Fantasia 2000, un remake léger comme un hamburger DeLuxe

La première version de la comédie musicale animée «Fantasia» berce l’imaginaire des mélomanes en culottes courtes depuis sa sortie en 1940. Alain Perroux aurait préféré que les studios de l’oncle Picsou en restent là…

Encore une illusion d’enfance qui s’effondre: ainsi donc «Fantasia», ce dessin animé musical qui illumina mes premiers pas de mélomane en culottes courtes, serait un sommet de daube à l’américaine, un hamburger DeLuxe pétri de bons sentiment, un digne ancêtre des fumeuses extases new-age, la rêverie musicale d’un Walt Disney qui aurait fumé de l’herbe sans rien perdre de son idéologie yankee et bien pensante? Je vous le demande parce que je ne me souviens plus très précisément de «Fantasia». Mais je viens de visionner «Fantasia 2000». Et j’ai bien peur que le ramage du premier film ne ressemblât fort au plumage de ce dernier opus.

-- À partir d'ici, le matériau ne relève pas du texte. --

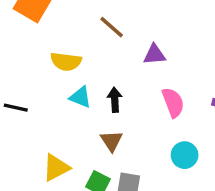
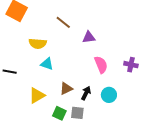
black arrow: (115, 100) -> (86, 93), moved, turned 32
brown triangle: (112, 141) -> (66, 88), turned 40
yellow triangle: (56, 168) -> (37, 96), moved

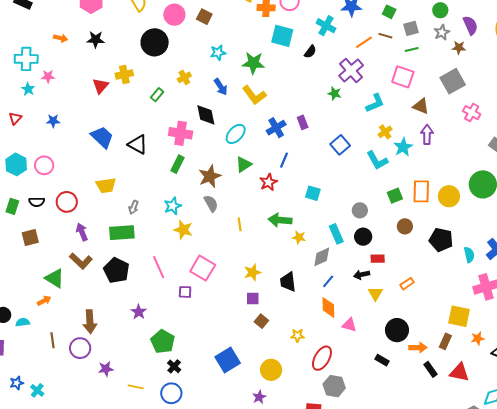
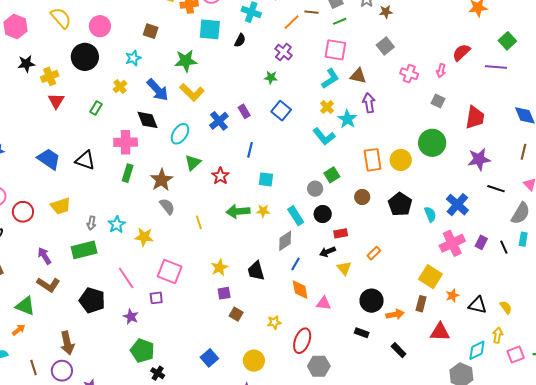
brown square: (204, 17) -> (151, 31), moved
cyan star: (218, 53) -> (133, 58), moved
purple cross: (351, 70) -> (283, 52), size x0.7
yellow cross: (124, 74) -> (50, 76), moved
gray square: (453, 81) -> (385, 46), size x0.7
red triangle: (101, 86) -> (56, 101), moved
blue arrow: (221, 87) -> (158, 90), size x1.4
cyan L-shape: (375, 103) -> (330, 79), moved
blue square: (340, 145) -> (281, 111), moved
blue line: (284, 160) -> (250, 150), moved
green square: (395, 196) -> (332, 175), moved
red circle: (67, 202) -> (23, 212), moved
cyan star: (173, 206) -> (117, 225), moved
yellow star: (299, 237) -> (263, 211), moved
black pentagon: (441, 240) -> (400, 204), turned 30
black pentagon: (116, 270) -> (92, 300), moved
purple star: (139, 312) -> (131, 317), moved
yellow square: (459, 316) -> (430, 277), turned 30
blue square: (228, 360) -> (209, 358), size x0.7
black rectangle: (430, 369) -> (399, 350), moved

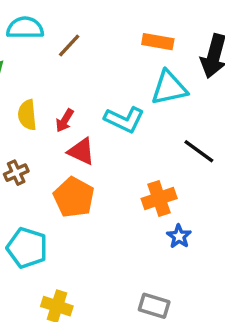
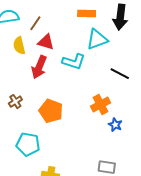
yellow semicircle: (27, 115) -> (19, 46), moved
red arrow: (65, 120) -> (39, 67), size x1.6
red triangle: (81, 151) -> (46, 42), moved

Le principe, rappelé par une voix off, est déjà discutable: il s’agit de projeter sur grand écran et en technicolor les images que la musique symphonique fait jaillir dans la tête des auditeurs. Même si les animateurs revendiquent la subjectivité du procédé, il y a quand même quelque chose d’odieux dans cette manière de régenter les imaginaires. D’ailleurs c’est vrai, depuis que j’ai visionné «Fantasia» opus 1, je ne peux plus entendre la «Danse des Heures» de Ponchielli sans voir danser des hippopotames en tutus portés par des alligators lubriques. Et j’ai lutté pendant de nombreuses années avant de pouvoir me débarrasser de la désagréable impression que le «Sacre du printemps» était une musique pour film préhistorique.

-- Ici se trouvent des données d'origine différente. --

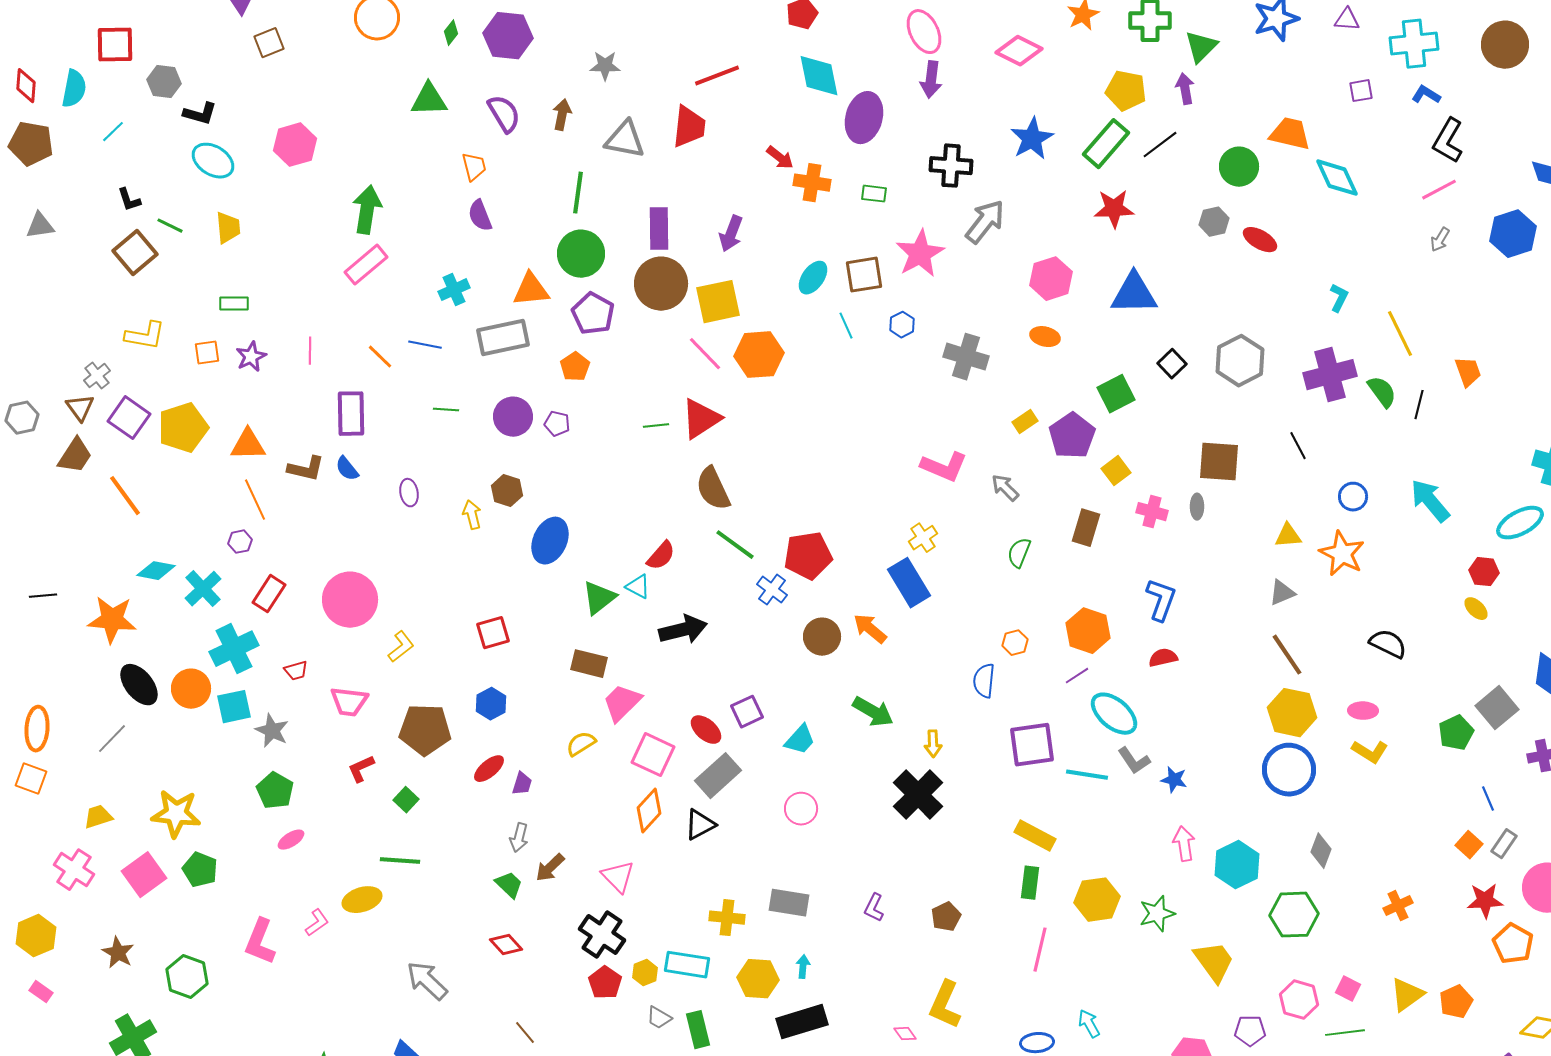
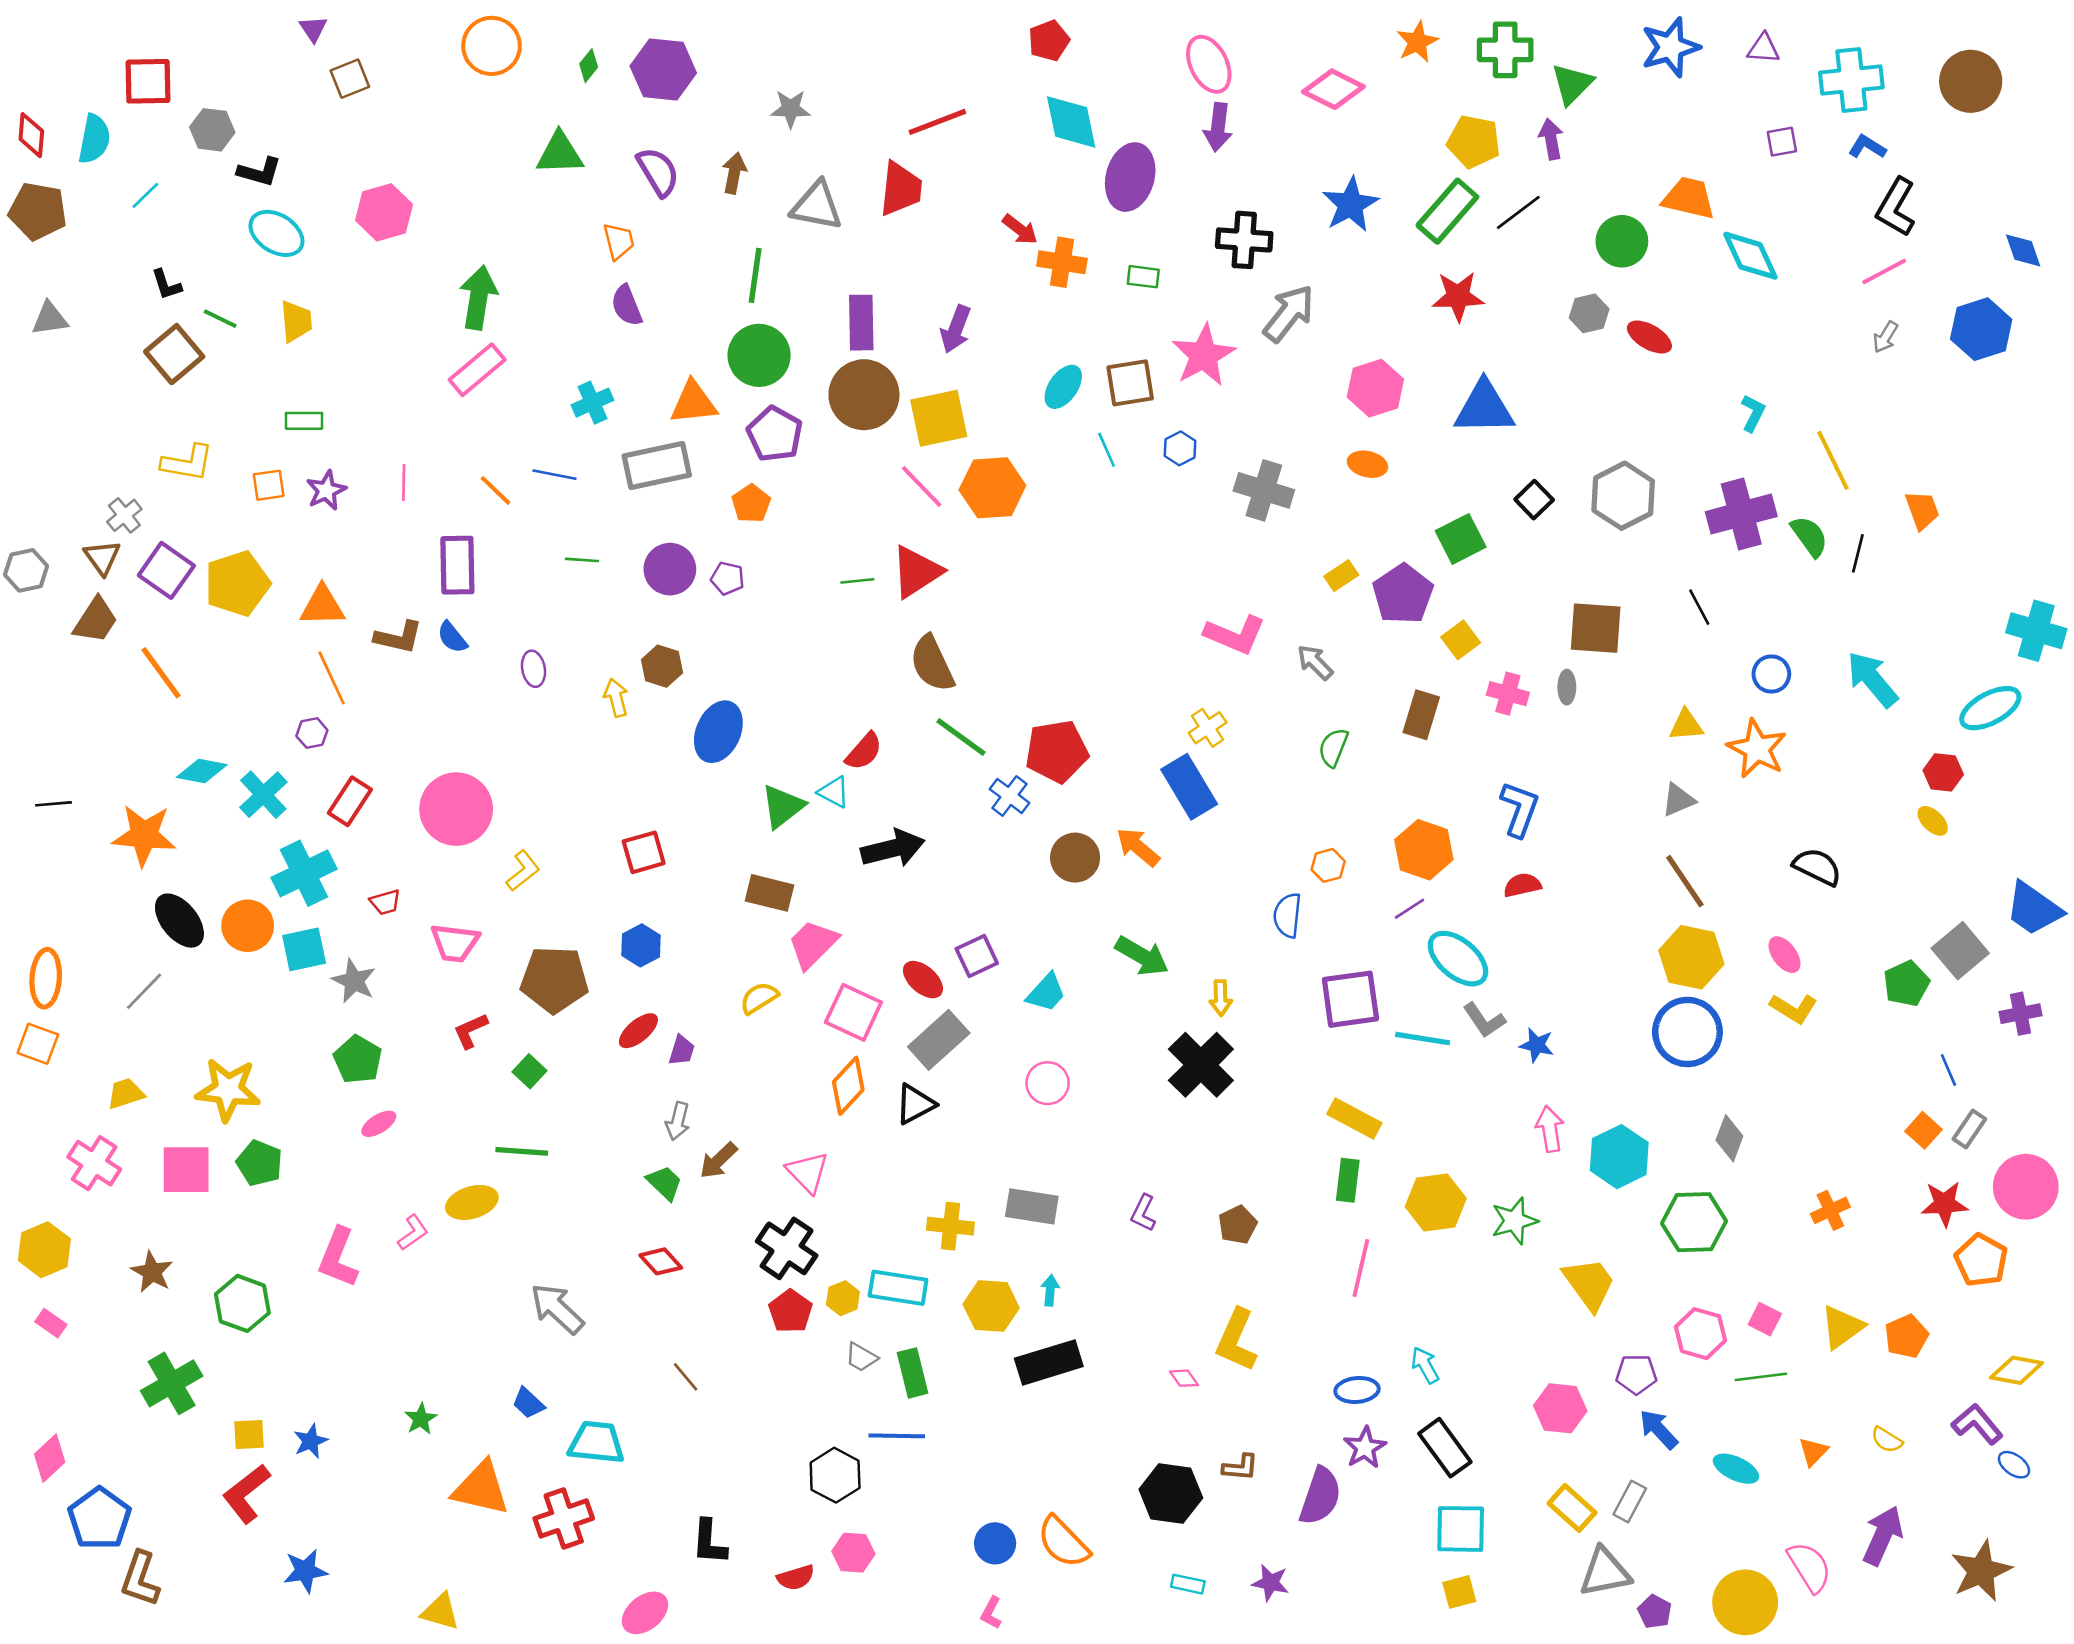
pink ellipse: (1363, 711) -> (1784, 955), turned 52
pink square: (144, 875) -> (186, 1170), turned 36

Outre la nuance impérialiste du procédé, il faut voir ensuite de quel imaginaire visuel il s’agit. Passée une première séquence bâclée sur le premier mouvement de la 5e Symphonie de Beethoven (dessins relativement abstraits, car c’est de la musique allemande, vous comprenez…), les «Pins de Rome» de Respighi ont inspiré à un animateur qui avait sans doute abusé de la pina colada sans glaçon la lente évolution de gros cétacés vers un au-delà illuminé par le soleil. On s’attarde aussi un peu sur les circonvolutions de deux baleines flanquées de leur adorable bébé…

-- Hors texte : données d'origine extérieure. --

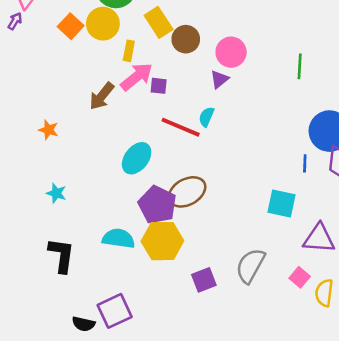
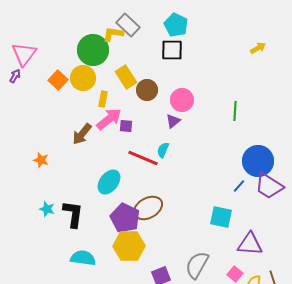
blue line: (305, 163) -> (239, 186), turned 40
cyan semicircle: (118, 238) -> (83, 258), moved
black L-shape: (62, 255) -> (73, 214), moved

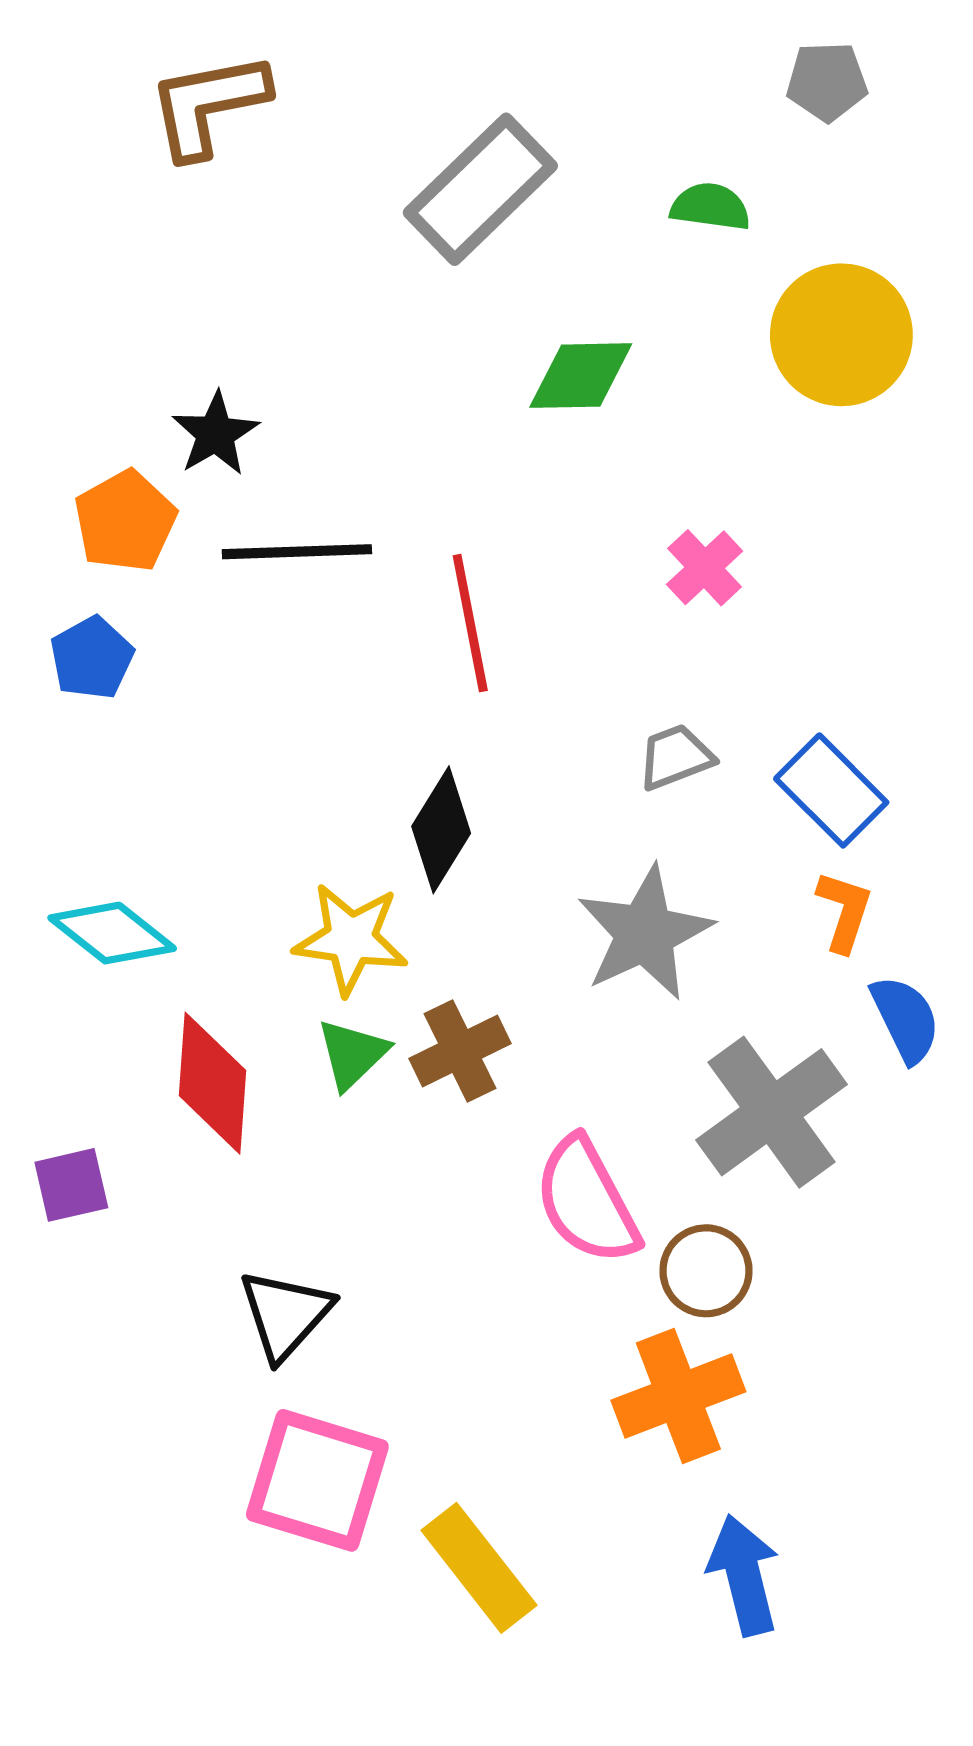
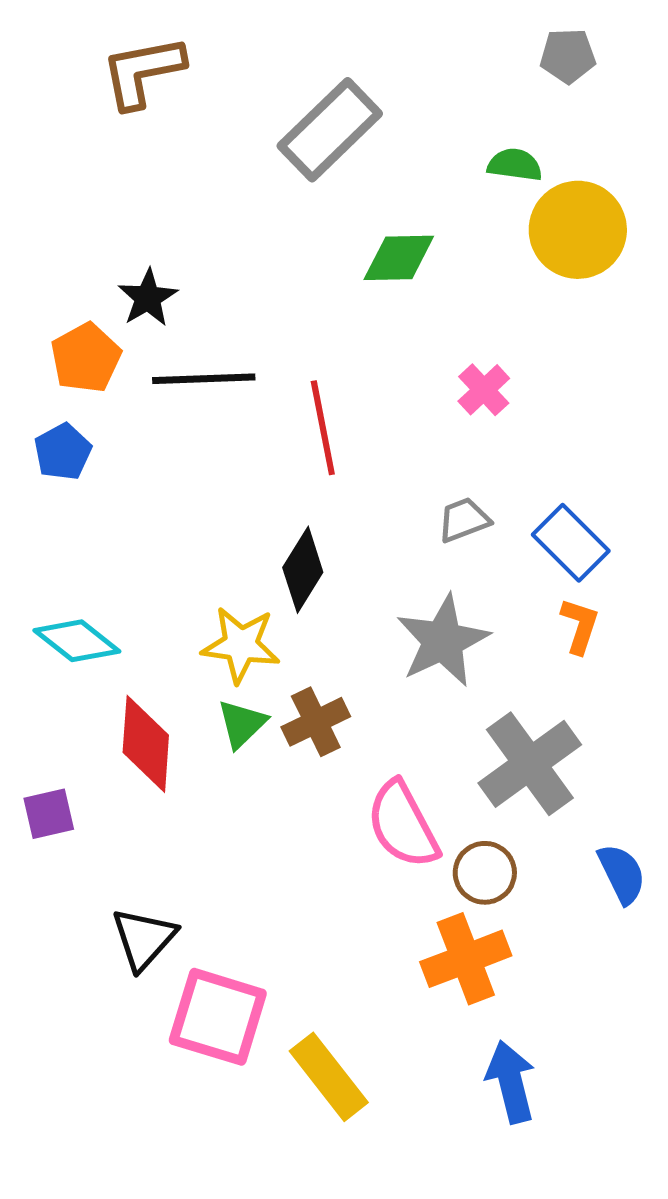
green semicircle: (710, 207) -> (515, 165), moved
blue semicircle: (905, 1019) -> (622, 874), moved
black triangle: (285, 1314) -> (144, 939), moved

Bref, toutes les tares de la pensée Disney résumées en 10 minutes: l’exaltation de la famille, le recours au monde animalier, le regard attendri sur l’enfance innocente, dans un monde béat à connotation religieuse. On retrouve tous ces ingrédients mâtinés d’une touche d’écologisme démagogique dans la dernière séquence illustrant «L’Oiseau de Feu» de Stravinsky.

A d’autres instants, Disney joue sur son autre registre: le comique qui ne tache pas. D’où le final du «Carnaval des animaux» avec des flamants roses découvrant les joies du yoyo, d’où la «Rhapsody in blue» de Gershwin dans un New York calqué sur les dessins de Hirschfeld – sans doute le meilleur moment de Fantasia 2000. En revanche, la scène la plus horripilante marie ces deux styles pour un remake de l’arche de Noé où Donald Duck joue les trublions sur une musique d’Elgar qui porte bien son titre: «Pompe et circonstance», cette marche solennelle que la télé nous fourgue immanquablement dès que la reine d’Angleterre pointe le bout de son sac à main – le tout arrangé pour chœur et soprano, comme si cette musique n’était pas déjà suffisamment bruyante au naturel!

On se dit que l’entreprise serait plutôt réussie s’il s’agissait d’un dessin animé au troisième degré. Car entre chaque séquence, des grands noms du show-biz’ ou de la musique classique viennent présenter le programme de manière ludique. Mais la plupart sont pathétiques lorsqu’ils essaient de réciter avec naturel un petit texte bourré de calembours. D’autres donnent carrément dans l’humour involontaire – le moment où la grande Angela Lansbury vient annoncer le dernier tableau avec des airs de mamie au bord de la crise mystique a d’ailleurs fait pouffer la salle de cinéma où je me trouvais, ce qui n’était certes pas prévu. Et puis c’est sûr, pour donner un peu de charisme à la musique classique, il fallait peut-être s’adresser à un autre chef que James Levine, qui a autant de sex-appeal qu’un ourson dépressif. Tous ces «si» et ces conditionnels me font penser qu’au fond, ce dont «Fantasia» manque le plus cruellement, c’est de fantaisie.